Why eager Moscow may never say 'I do'

Russia and Belarus last week released a draft treaty on union, but the

October 20, 1999

Russia and fellow Slavic neighbor Belarus have been talking about a union since the 1991 collapse of the Soviet Union. Last week, Moscow and Minsk finally outlined terms in a draft treaty, which Presidents Boris Yeltsin and Alexander Lukashenko are expected to sign before the end of the year.

But it's not clear whether the wedding will ever take place.

"In our political life the project of reuniting Russia and Belarus is a sacred cow," says Svyatoslav Kaspe, an analyst with the independent Foundation for Public Politics in Moscow. "But any discussion of details quickly becomes bogged down."

Russia and Belarus have already created a customs union and joint intergovernmental consultative bodies. Mr. Yeltsin and Mr. Lukashenko had pledged the draft treaty would be the final stage in establishing a single state with one president, a joint parliament, and a single currency - dubbed the "Slavic euro."

"We are calling now for merging our nations into one union state," Yeltsin said in launching negotiations last Christmas.

But Alexander Tyagunov, a key supporter of the merger in the Duma, Russia's lower house, calls the actual treaty "a disappointing and weak document.

"The only thing to be said in its favor is that it keeps the process of integration alive. It certainly does not move it forward." While the treaty would mandate a free economic zone and a common currency, it makes no provisions for forging a single government.

The drive for reunification was born of a strange relationship between Yeltsin and Lukashenko, the increasingly autocratic and antireformist leader of Belarus.

Analysts say Yeltsin is anxious to go down in history not as the man who destroyed the USSR, but as the founder of a new union. There have been mutters that he might try to use the joint state to extend his rule beyond 2000, when the Constitution requires him to step down. Slobodan Milosevic successfully managed a similar sleight of hand in 1997, going from president of Serbia to president of Yugoslavia.

But Alexei Chesnakov, an expert with the Center for Political Trends, an independent think tank in Moscow, dismisses such concerns. "Russia's internal political balance has changed in the past year, and it's quite clear the elite will not tolerate Yeltsin staying in power through such a mechanism," he says.

Lukashenko, for his part, had hoped to use the union as his entry onto the stage of Russian politics. The Belarussian leader reportedly was furious that the latest treaty fails to create a supranational presidency.

At first glance, it looks like a perfect marriage: Belarus, a nation of 10 million with a disproportionate share of Soviet-era industry, suffered terribly when cut off from Russian raw materials, which Moscow tycoons dream of reuniting. Russia's military brass favor union as a means of extending the country's buffer against NATO.

"The country's economy is on the verge of collapse. Only union with Russia offers a way out," says Alexander Chepurenko, an analyst with the Institute of Social and National Problems in Moscow. "Almost everyone in Belarus wants union."

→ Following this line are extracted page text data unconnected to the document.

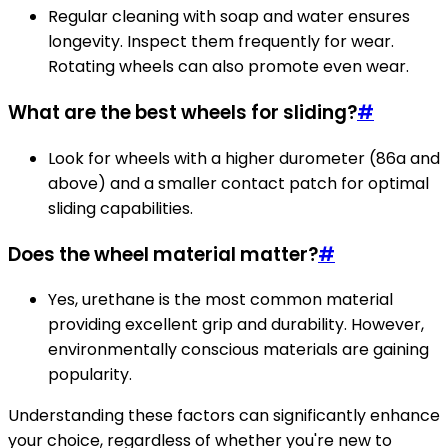
Regular cleaning with soap and water ensures
longevity. Inspect them frequently for wear.
Rotating wheels can also promote even wear.
What are the best wheels for sliding?
#
Look for wheels with a higher durometer (86a and
above) and a smaller contact patch for optimal
sliding capabilities.
Does the wheel material matter?
#
Yes, urethane is the most common material
providing excellent grip and durability. However,
environmentally conscious materials are gaining
popularity.
Understanding these factors can significantly enhance
your choice, regardless of whether you're new to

Not quite everyone, however. Dozens of demonstrators were injured and more than 90 were detained Oct.17 in clashes with police, in a march to protest the draft treaty, Lukashenko, and the disappearance of several prominent dissidents.

According to a recent survey, 53 percent of Russians support full union with Belarus. With parliamentary elections coming December 19 and the presidential poll due in June, it's the kind of number that politicians notice.

And yet, almost no Russian leader is likely to pursue the option. "Only the Communists truly support union with Belarus, and that's just on principle," says Mr. Kaspe. "Otherwise it is a minefield that could bring Russia to economic disaster and political ruin." Belarus's Soviet-style economy would require vast infusions of Russian aid - resources the near-bankrupt Moscow government does not have. Lukashenko's dictatorial style also repels the Russian political elite, who have grown used to an open press, freedom of speech, and elections.

Still, the idea is so popular that it can't be closed either. "You can trust the politicians to keep this going," says Alexei Kuzmin, with the International Institute of Political Humanism in Moscow. "For our politicians, the most attractive feature of Russia-Belarus union is the endless character of the process and the fact that it is impossible to implement."